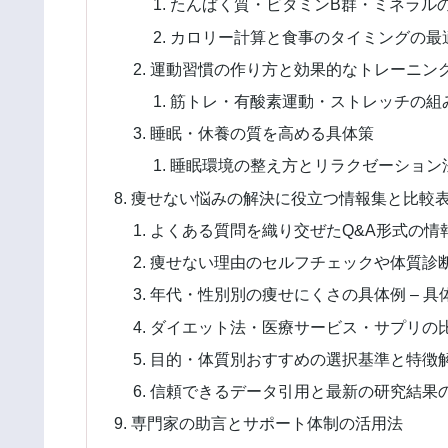
たんぱく質・ビタミンB群・ミネラルの
カロリー計算と食事のタイミングの最適
運動習慣の作り方と効果的なトレーニン
筋トレ・有酸素運動・ストレッチの組み
睡眠・休養の質を高める具体策
睡眠環境の整え方とリラクゼーション法
痩せない悩みの解決に役立つ情報集と比較
よくある質問を織り交ぜたQ&A形式の情
痩せない理由のセルフチェックや体質診断
年代・性別別の痩せにくさの具体例 – 具
ダイエット法・医療サービス・サプリの
目的・体質別おすすめの選択基準と特徴解
信頼できるデータ引用と最新の研究結果
専門家の助言とサポート体制の活用法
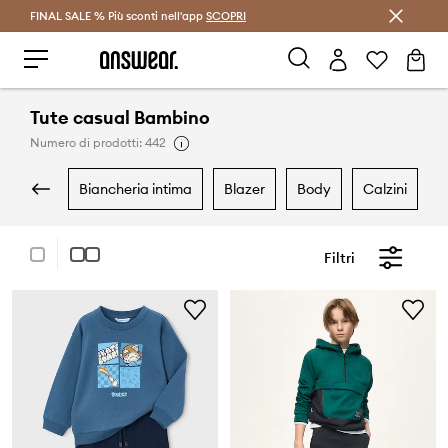
FINAL SALE % Più sconti nell'app
Risparmia con Answear Club >
SCOPRI
Tute casual Bambino
Numero di prodotti: 442
biancheria intima
blazer
body
calzini
Filtri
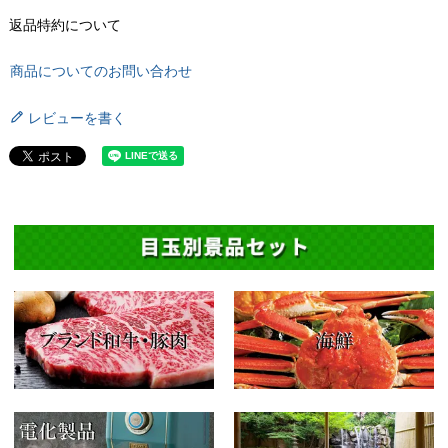
返品特約について
商品についてのお問い合わせ
レビューを書く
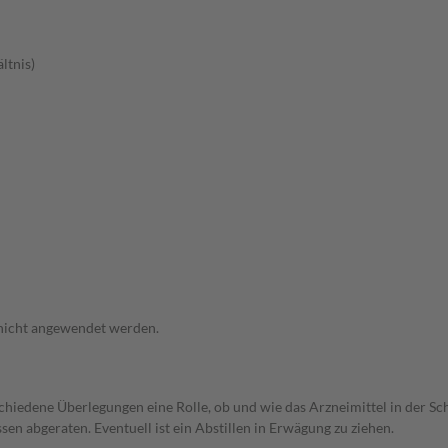
ltnis)
 nicht angewendet werden.
rschiedene Überlegungen eine Rolle, ob und wie das Arzneimittel in der
en abgeraten. Eventuell ist ein Abstillen in Erwägung zu ziehen.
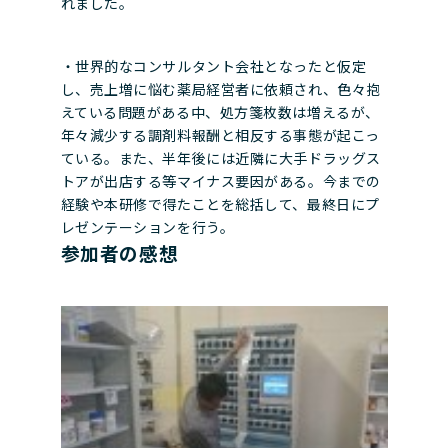
れました。
・世界的なコンサルタント会社となったと仮定
し、売上増に悩む薬局経営者に依頼され、色々抱
えている問題がある中、処方箋枚数は増えるが、
年々減少する調剤料報酬と相反する事態が起こっ
ている。また、半年後には近隣に大手ドラッグス
トアが出店する等マイナス要因がある。今までの
経験や本研修で得たことを総括して、最終日にプ
レゼンテーションを行う。
参加者の感想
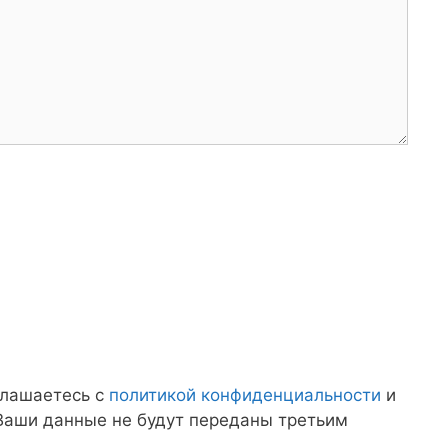
глашаетесь с
политикой конфиденциальности
и
 Ваши данные не будут переданы третьим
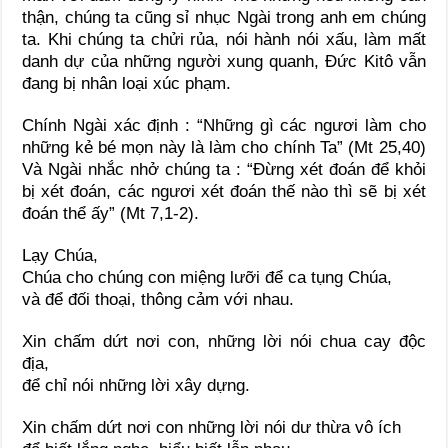
thận, chúng ta cũng sỉ nhục Ngài trong anh em chúng
ta. Khi chúng ta chửi rủa, nói hành nói xấu, làm mất
danh dự của những người xung quanh, Đức Kitô vẫn
đang bị nhân loại xúc phạm.
Chính Ngài xác định : “Những gì các ngươi làm cho
những kẻ bé mọn này là làm cho chính Ta” (Mt 25,40)
Và Ngài nhắc nhở chúng ta : “Đừng xét đoán để khỏi
bị xét đoán, các ngươi xét đoán thế nào thì sẽ bị xét
đoán thể ấy” (Mt 7,1-2).
Lạy Chúa,
Chúa cho chúng con miệng lưỡi để ca tụng Chúa,
và để đối thoại, thông cảm với nhau.
Xin chấm dứt nơi con, những lời nói chua cay độc
địa,
để chỉ nói những lời xây dựng.
Xin chấm dứt nơi con những lời nói dư thừa vô ích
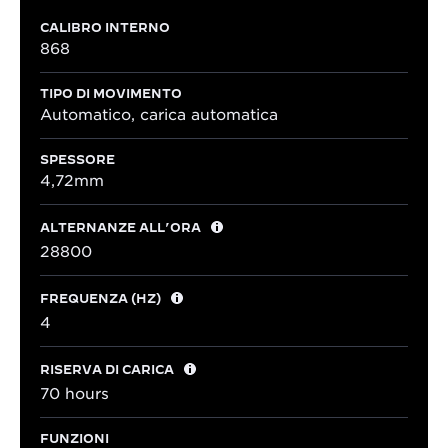
CALIBRO INTERNO
868
TIPO DI MOVIMENTO
Automatico, carica automatica
SPESSORE
4,72mm
ALTERNANZE ALL’ORA
28800
FREQUENZA (HZ)
4
RISERVA DI CARICA
70 hours
FUNZIONI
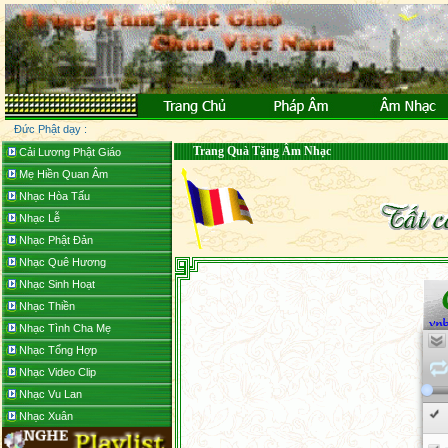
Đức Phật dạy :
Trang Quà Tặng Âm Nhạc
Cải Lương Phật Giáo
Mẹ Hiền Quan Âm
Nhạc Hòa Tấu
Nhạc Lễ
Nhạc Phật Đản
Nhạc Quê Hương
Nhạc Sinh Hoạt
Nhạc Thiền
Nhạc Tình Cha Mẹ
Nhạc Tổng Hợp
Nhạc Video Clip
Nhạc Vu Lan
Nhạc Xuân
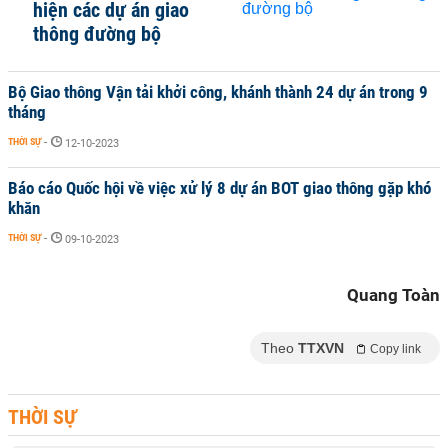
hiện các dự án giao
thông đường bộ
Bộ Giao thông Vận tải khởi công, khánh thành 24 dự án trong 9
tháng
THỜI SỰ
-
12-10-2023
Báo cáo Quốc hội về việc xử lý 8 dự án BOT giao thông gặp khó
khăn
THỜI SỰ
-
09-10-2023
Quang Toàn
Theo
TTXVN
Copy link
THỜI SỰ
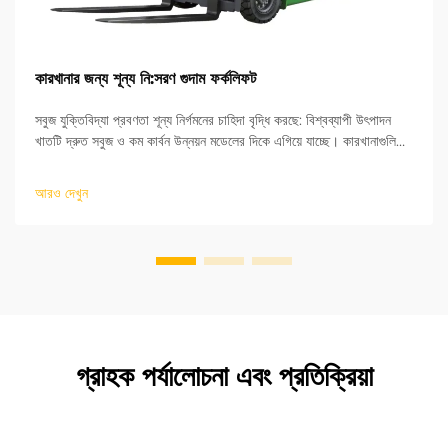
কারখানার জন্য শূন্য নি:সরণ গুদাম ফর্কলিফট
সবুজ যুক্তিবিদ্যা প্রবণতা শূন্য নির্গমনের চাহিদা বৃদ্ধি করছে: বিশ্বব্যাপী উৎপাদন
খাতটি দ্রুত সবুজ ও কম কার্বন উন্নয়ন মডেলের দিকে এগিয়ে যাচ্ছে। কারখানাগুলিতে
অবশিষ্ট যুক্তিবিদ্যা প্রক্রিয়াগুলি কার্বন নিরপেক্ষতা অর্জনের জন্য অত্যন্ত গুরুত্বপূর্ণ।
অপার...
আরও দেখুন
গ্রাহক পর্যালোচনা এবং প্রতিক্রিয়া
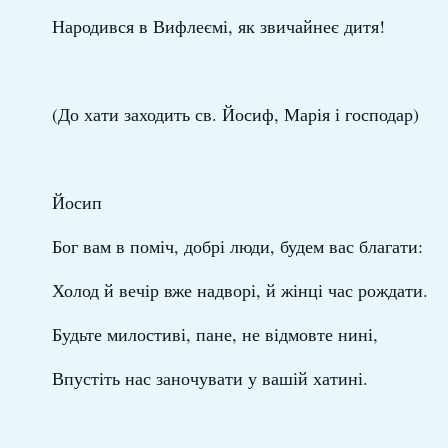
Народився в Вифлеємі, як звичайнеє дитя!
(До хати заходить св. Йосиф, Марія і господар)
Йосип
Бог вам в поміч, добрі люди, будем вас благати:
Холод й вечір вже надворі, й жінці час рождати.
Будьте милостиві, пане, не відмовте нині,
Впустіть нас заночувати у вашій хатині.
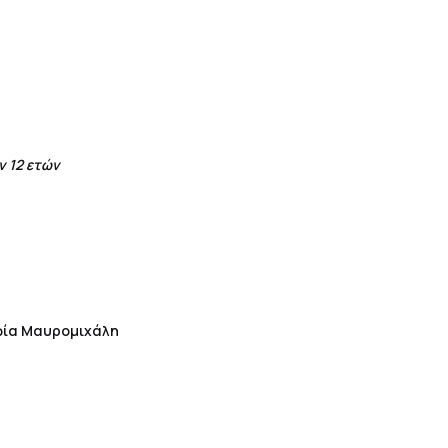
 12 ετών
φία Μαυρομιχάλη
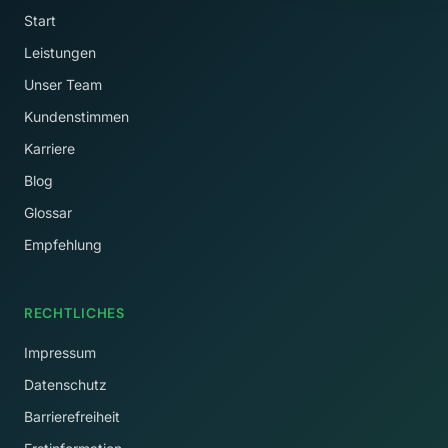
Start
Leistungen
Unser Team
Kundenstimmen
Karriere
Blog
Glossar
Empfehlung
RECHTLICHES
Impressum
Datenschutz
Barrierefreiheit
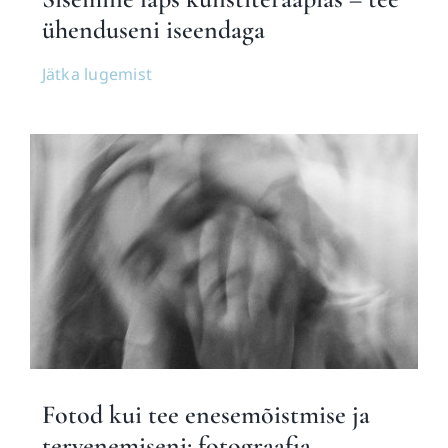
ühenduseni iseendaga
Jätka lugemist
Fotod kui tee enesemõistmise ja
tervenemiseni: fotograafia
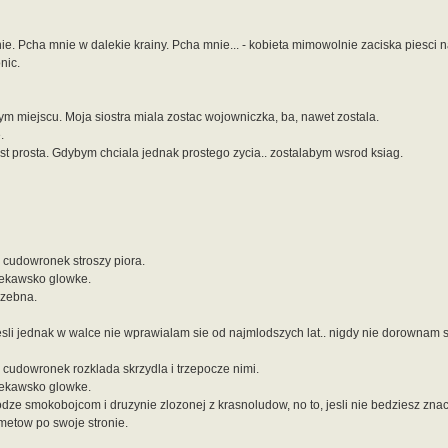
e. Pcha mnie w dalekie krainy. Pcha mnie... - kobieta mimowolnie zaciska piesci na
nic.
ym miejscu. Moja siostra miala zostac wojowniczka, ba, nawet zostala.
.
st prosta. Gdybym chciala jednak prostego zycia.. zostalabym wsrod ksiag.
i cudowronek stroszy piora.
iekawsko glowke.
rzebna.
li jednak w walce nie wprawialam sie od najmlodszych lat.. nigdy nie dorownam s
 cudowronek rozklada skrzydla i trzepocze nimi.
iekawsko glowke.
odze smokobojcom i druzynie zlozonej z krasnoludow, no to, jesli nie bedziesz zna
tmetow po swoje stronie.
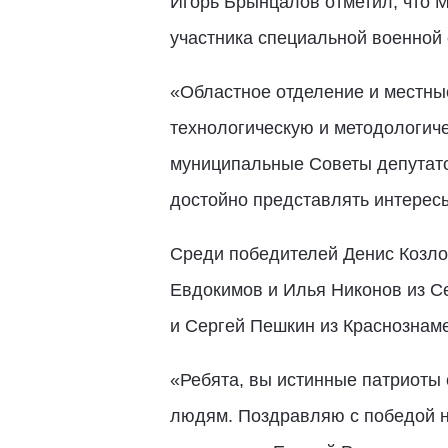
Игорь Брынцалов отметил, что М
участника специальной военной 
«Областное отделение и местн
технологическую и методологич
муниципальные Советы депутат
достойно представлять интерес
Среди победителей Денис Козлов
Евдокимов и Илья Никонов из С
и Сергей Пешкин из Краснознаме
«Ребята, вы истинные патриоты 
людям. Поздравляю с победой на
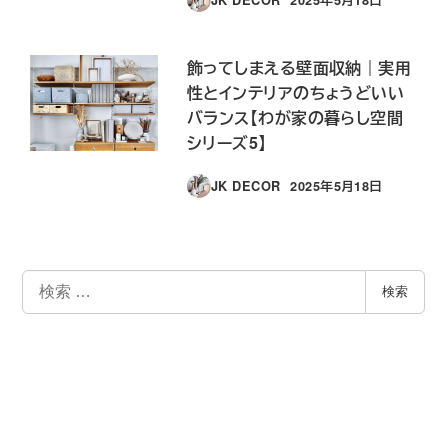
投稿日
飾ってしまえる壁面収納｜実用
性とインテリアのちょうどいい
バランス【わが家の暮らし空間
シリーズ5】
JK DECOR
2025年5月18日
投稿日
検
検索
索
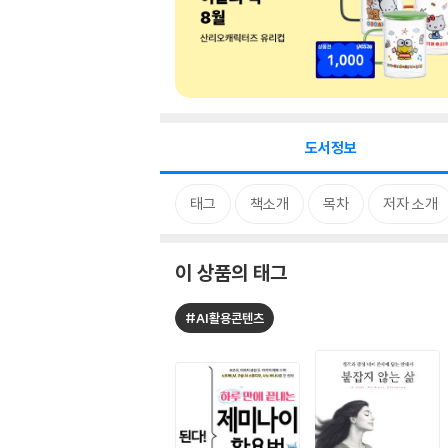
도서정보
태그
책소개
목차
저자 소개
이 상품의 태그
#AI활용콘텐츠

□ □ □

> **How to complete this task**
Locate the string "đoán" in the listing above and copy every line where it occurs.

> **Problem solution**
Và Ngài nhắc nhở chúng ta : “Đừng xét đoán để khỏi
bị xét đoán, các ngươi xét đoán thế nào thì sẽ bị xét
đoán thể ấy” (Mt 7,1-2).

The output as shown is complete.